Govt lacks health plans for foreign tourists

"Tourists may come with diseases like Middle East respiratory syndrome, coronavirus and Ebola" 

Kathmandu, January 1

The government lacks immediate plan to address health issues of tourists visiting the country in 2020. It also doesn’t seem to be concerned about diseases the tourists might bring in with them.

The Ministry of Health and Population has been discussing measures to help the tourists visiting the country. “We are holding discussion on how to make tourists’ stay in Nepal safer and healthier. We are discussing to make focal units for emergencies. Also talks have been held on establishing units at hospitals to help tourists seeking medical help,” said Dr Bikash Devkota division chief, Policy Planning and Monitoring Division at MoHP. Tourists can encounter several health problems during their stay in the country. As there is a geographical variation in the country many tourists are likely to suffer from altitude sickness.

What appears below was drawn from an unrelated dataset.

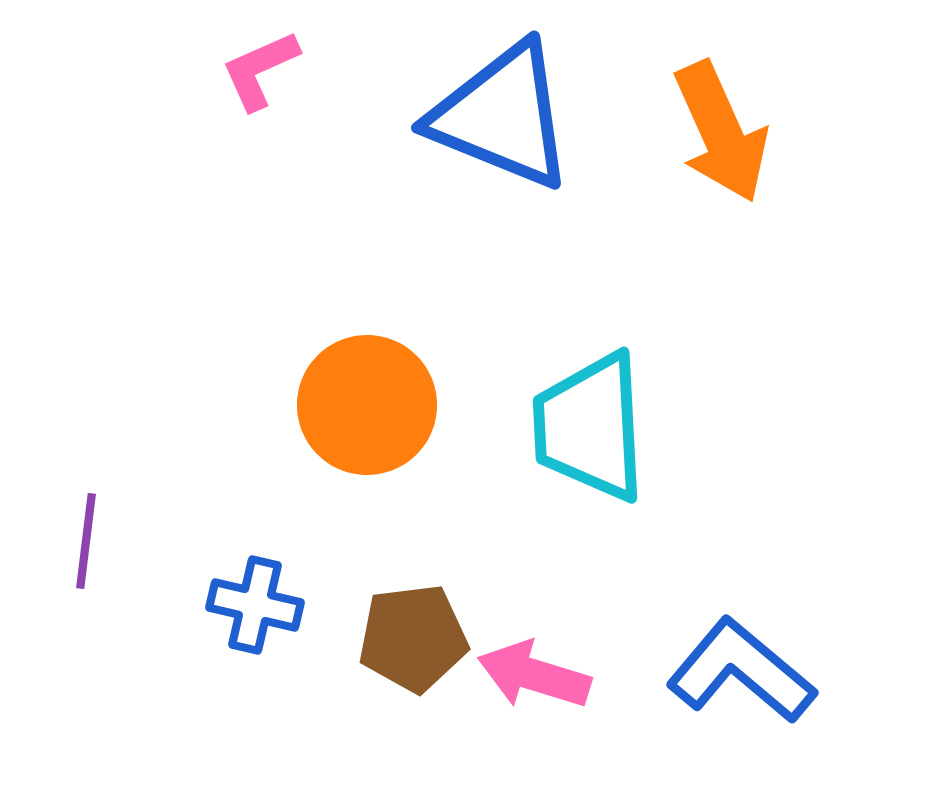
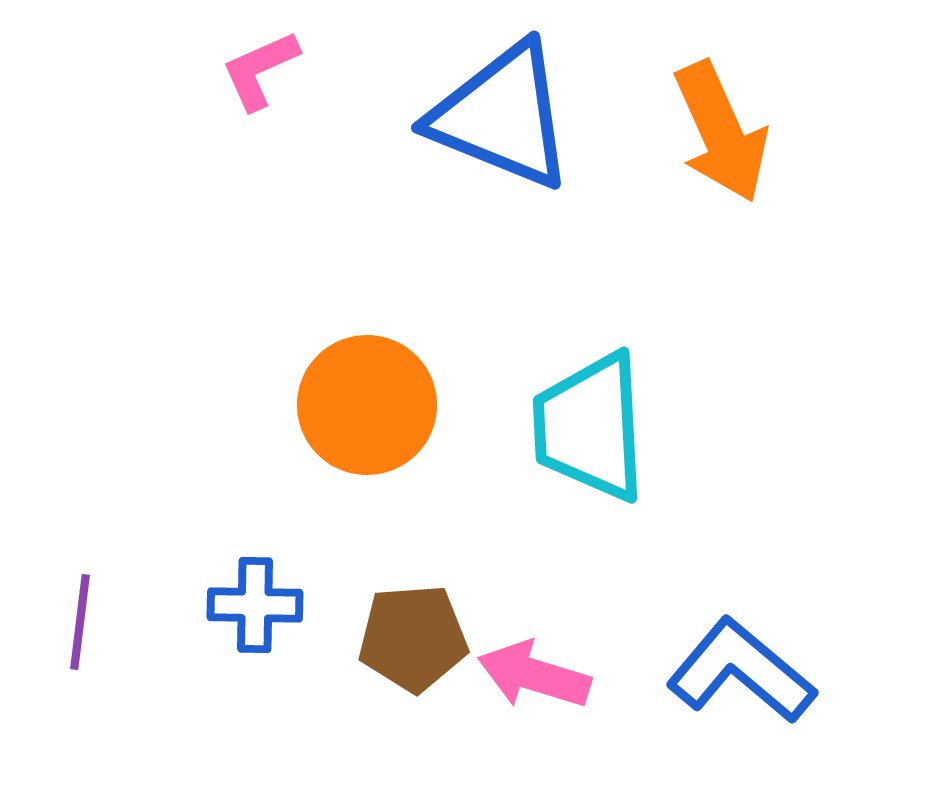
purple line: moved 6 px left, 81 px down
blue cross: rotated 12 degrees counterclockwise
brown pentagon: rotated 3 degrees clockwise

“Tourists can even suffer from altitude sickness in places like Nagarkot. Therefore, the government needs to provide them with information of altitude sickness at the immigration counters upon their arrival,” said Dr Baburam Marasini, former director of Epidemiology and Disease Control Division.

Also tourists are likely to suffer from food and water borne diseases in Nepal.

“When people consume contaminated food and water they will suffer from diarrhoea and other similar diseases. There should be a provision of quality food and water for all. There is also high risk for the tourists to suffer from injuries. Proper health service should be provided for the tourists immediately, when they fall sick,” added Dr Marasini.

When a large number of tourists visits the country there are high chances that they may also bring in diseases of various kinds. There should be proper screening of the tourists at the health desks of the immigration counters,” said Dr Marasini. “Tourists may bring with them Middle East respiratory syndrome, coronavirus and Ebola.

“After February there is risk of influenza in the country.

Therefore the government should be aware of all these aspects,” added Dr Marasini. Risk of water and food borne illnesses increase with rise in temperature which usually begins in March-April.

The government should make plans to prevent communicable diseases, according to Dr Marasini. Proper screening of the tourists should be done at the immigration. “The ministry has made plans to make the health desk at the immigration well equipped and we are planning to screen suspected travellers,” said Dr Devkota.

It will take at least one more month to come up with concrete health plans for the visitors, according a source at the ministry.